Northern Trust seen as ’safe’ bank during crisis

By Becky Yerak
Posted Feb. 17 at 10:11 a.m.

Northern Trust Corp. Chief Executive Rick Waddell said last week that during the early days of the 2008 financial crisis, his Chicago-based company’s main bank branch alone took in $90 million a day in deposits, up from an average of $2 million a day.

Insight into Northern Trust’s role during the financial crisis can be found in the recently released Financial Crisis Inquiry Report, which outlines the source of some of those deposit inflows at Northern.

The 663-document is the “final report” by the U.S. Financial Crisis Inquiry Commission on the causes of the nation’s financial and economic crisis.

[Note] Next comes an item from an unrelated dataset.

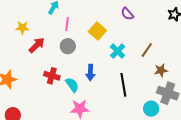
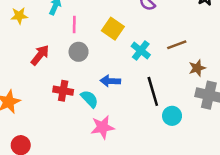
yellow star: (22, 28) -> (19, 16), moved
brown line: (147, 50) -> (177, 45), turned 42
blue arrow: (90, 73) -> (110, 81), turned 98
cyan circle: (151, 109) -> (172, 116), moved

As the “official” supposed last word, Chicago’s biggest locally-headquartered bank comes off well.

Page 353 notes that the day of Sept. 15, 2008, marked “the beginning of the worst market disruption in postwar American history and an extraordinary rush to the safest possible investments.”

On page 360, the report says that hedge funds “pulled billions of dollars in cash and other assets out of Morgan Stanley, Merrill and Goldman in favor” of such players as big foreign banks, as well as “custodian banks, such as BNY Mellon and Northern Trust, which they believed were safer and more transparent.”

As of Dec. 31, 2008, Northern’s interest- and non-interest bearing deposits had grown by 22 percent, to $62.4 billion, up from $51.2 billion at the end of 2007. Last week, while speaking to the CFA Society of Chicago, Waddell recalled “lines in the lobby” at his LaSalle Street branch.

Others mentioned in the government report include Illinois Attorney General Lisa Madigan and the University of Chicago’s Raghuram Rajan.